Stored entries
=== Begin Enclosure ===
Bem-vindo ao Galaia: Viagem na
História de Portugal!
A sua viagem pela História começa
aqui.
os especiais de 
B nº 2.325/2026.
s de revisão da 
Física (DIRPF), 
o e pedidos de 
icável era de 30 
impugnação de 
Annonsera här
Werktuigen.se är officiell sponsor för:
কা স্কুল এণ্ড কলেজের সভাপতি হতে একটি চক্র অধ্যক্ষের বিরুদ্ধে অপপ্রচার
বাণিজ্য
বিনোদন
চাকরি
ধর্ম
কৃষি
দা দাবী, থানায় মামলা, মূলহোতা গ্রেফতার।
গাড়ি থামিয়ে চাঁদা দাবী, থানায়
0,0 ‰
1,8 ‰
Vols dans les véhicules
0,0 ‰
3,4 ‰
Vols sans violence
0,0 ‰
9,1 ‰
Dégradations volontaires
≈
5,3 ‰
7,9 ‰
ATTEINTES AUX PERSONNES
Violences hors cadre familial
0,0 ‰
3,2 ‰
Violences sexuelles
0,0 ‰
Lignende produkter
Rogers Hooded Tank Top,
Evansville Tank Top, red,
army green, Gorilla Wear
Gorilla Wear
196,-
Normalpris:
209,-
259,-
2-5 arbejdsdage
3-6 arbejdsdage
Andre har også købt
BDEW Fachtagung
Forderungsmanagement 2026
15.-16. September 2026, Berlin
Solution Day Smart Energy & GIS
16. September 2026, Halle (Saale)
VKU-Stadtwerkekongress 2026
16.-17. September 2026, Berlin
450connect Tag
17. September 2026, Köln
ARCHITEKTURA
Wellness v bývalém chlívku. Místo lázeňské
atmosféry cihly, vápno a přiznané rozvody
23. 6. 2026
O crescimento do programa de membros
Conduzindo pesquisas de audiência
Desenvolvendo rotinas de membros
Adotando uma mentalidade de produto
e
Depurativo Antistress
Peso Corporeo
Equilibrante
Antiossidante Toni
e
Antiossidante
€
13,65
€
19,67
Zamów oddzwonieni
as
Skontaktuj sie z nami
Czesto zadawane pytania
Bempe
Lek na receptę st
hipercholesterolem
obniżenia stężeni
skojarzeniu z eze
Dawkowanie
=== End Enclosure ===
WHAT IS EXPECTED - Using the records, find the number of lines in which the string "História" occurs. Reply with that number alone.

REPLY - 2